What OPBAS Has Found
The Office for Professional Body Anti-Money Laundering Supervision (OPBAS), a specialist supervisory body housed within the Financial Conduct Authority (FCA), has published its latest annual assessment of the United Kingdom’s Professional Body Supervisors (PBSs) — the trade and membership organisations tasked with ensuring their member firms comply with the UK’s anti-money laundering framework. The report confirms a sustained upward trajectory in PBS performance since OPBAS was established under the Money Laundering, Terrorist Financing and Transfer of Funds (Information on the Payer) Regulations 2017, coming into force in January 2018. PBSs are broadly demonstrating stronger governance, more structured oversight programmes, and greater engagement with risk-based supervisory methodologies than in previous assessment cycles.
The Enforcement Gap: Progress Without Proportionate Consequence
However, the headline finding carries a significant caveat.

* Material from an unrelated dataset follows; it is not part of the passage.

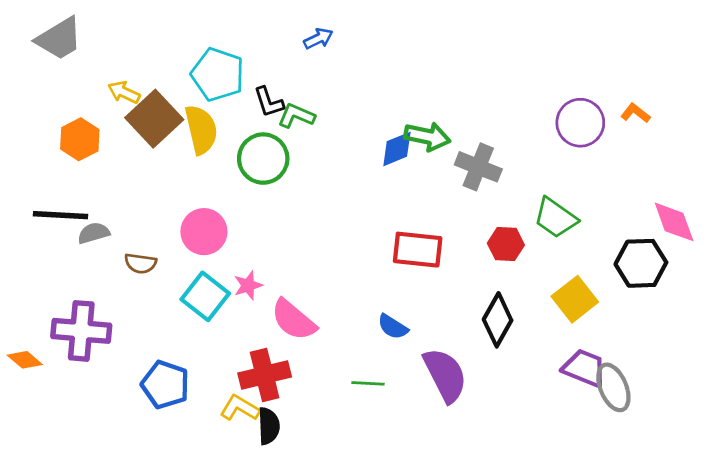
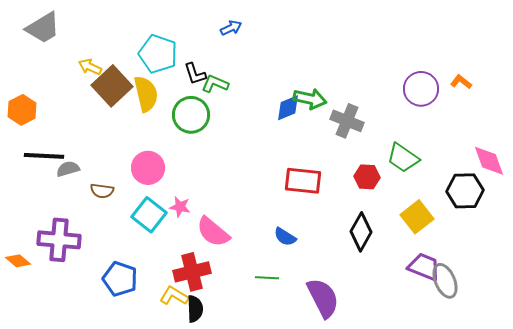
orange hexagon: (80, 139) -> (22, 110), moved
pink star: (248, 285) -> (180, 207), turned 30
purple semicircle: (445, 375) -> (323, 298), moved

OPBAS remains materially concerned that when PBSs do identify member firms falling below the minimum standards required under the UK’s AML regime, the sanctions and corrective measures deployed are frequently not sufficiently robust to act as a genuine deterrent. This creates a structural vulnerability: supervisors may be identifying problems more effectively than ever, yet the consequences for non-compliant firms remain too modest to drive behavioural change at scale. For professional services operators — law firms, accountants, insolvency practitioners, and tax advisers among them — this signals that regulatory expectations around enforcement are likely to intensify in forthcoming OPBAS review cycles.

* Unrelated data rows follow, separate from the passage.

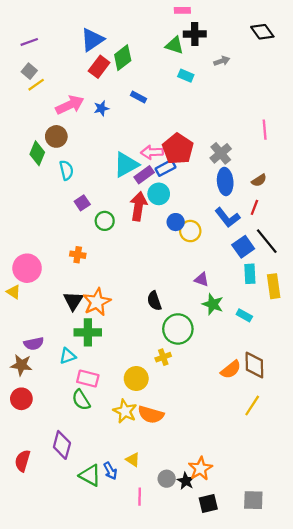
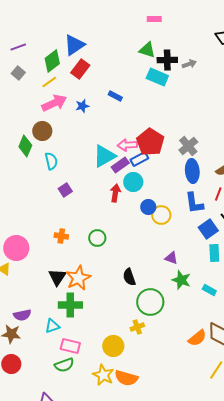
black cross: (195, 34) -> (167, 60), moved
green diamond: (123, 58) -> (52, 61), moved
cyan rectangle: (186, 76) -> (157, 77), size x1.5
yellow line: (36, 85) -> (49, 82), moved
red arrow: (138, 206) -> (115, 193), size x0.7
blue L-shape: (227, 218) -> (194, 203), turned 30
green circle: (105, 221) -> (97, 238), moved
green semicircle: (81, 400) -> (64, 365), turned -78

“Anti-money laundering supervisors of professional services firms are more effective than at any time since 2018 — yet enforcement still lacks the teeth to deter firms from falling short of minimum standards.”
Who Is Directly Affected
The OPBAS framework applies to 22 Professional Body Supervisors across the legal and accountancy sectors in the United Kingdom, covering tens of thousands of regulated firms. Bodies such as the Law Society, Institute of Chartered Accountants in England and Wales (ICAEW), and the Association of Accounting Technicians (AAT) fall within scope. Each PBS is individually assessed against OPBAS’s supervisory standards, meaning firms that are members of weaker-performing PBSs carry indirect regulatory risk — their supervisory environment may offer less rigorous oversight, creating potential exposure in the event of an FCA-level review or enforcement escalation.

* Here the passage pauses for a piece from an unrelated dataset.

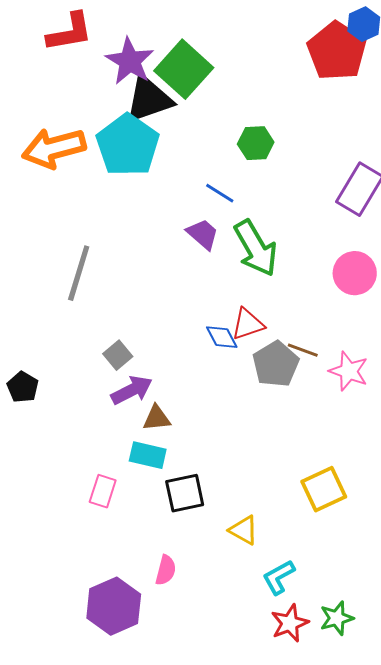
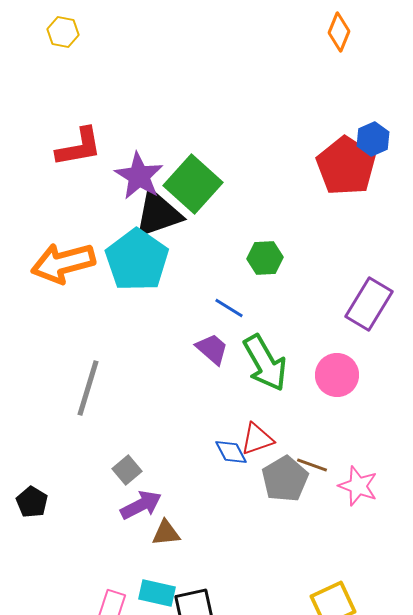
pink circle: (355, 273) -> (337, 375), moved
cyan rectangle: (148, 455) -> (157, 593), moved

Why This Matters for Compliance Teams and Investors
For fintech operators, payment institutions, and financial services firms whose business models involve partnerships or client relationships with professional services providers — such as legal counsel or accountancy firms — the quality of AML supervision within those sectors is not an abstract concern. Weak enforcement in adjacent regulated sectors can create systemic gaps that ultimately expose counterparties. The FCA has consistently signalled that it views gatekeepers to the financial system, including lawyers and accountants, as critical nodes in the UK’s overall defence against illicit finance. OPBAS’s findings reinforce that the FCA will continue pressing PBSs to sharpen their enforcement posture ahead of the UK’s next Financial Action Task Force (FATF) mutual evaluation, expected in 2026.
What to Watch Next
OPBAS is expected to follow its published findings with direct engagement with underperforming PBSs, and in persistent cases, may exercise its own intervention powers — including the ability to recommend that a PBS loses its supervisory status. Firms operating under PBSs that have received negative OPBAS assessments should treat this report as an early signal to audit internal AML controls, refresh risk assessments, and ensure that training and suspicious activity reporting (SAR) procedures meet current FCA guidance standards without delay.
OPBAS’s finding that enforcement “lacks teeth” is a direct warning shot ahead of the UK’s 2026 FATF evaluation — a moment when the credibility of the entire supervisory architecture will be tested on the global stage. Professional services firms that treat their PBS’s AML requirements as a low-risk box-ticking exercise are misjudging the direction of regulatory travel. With the FCA holding escalation powers over PBSs themselves, the compliance pressure will only compound downward onto member firms in the next 12 to 18 months.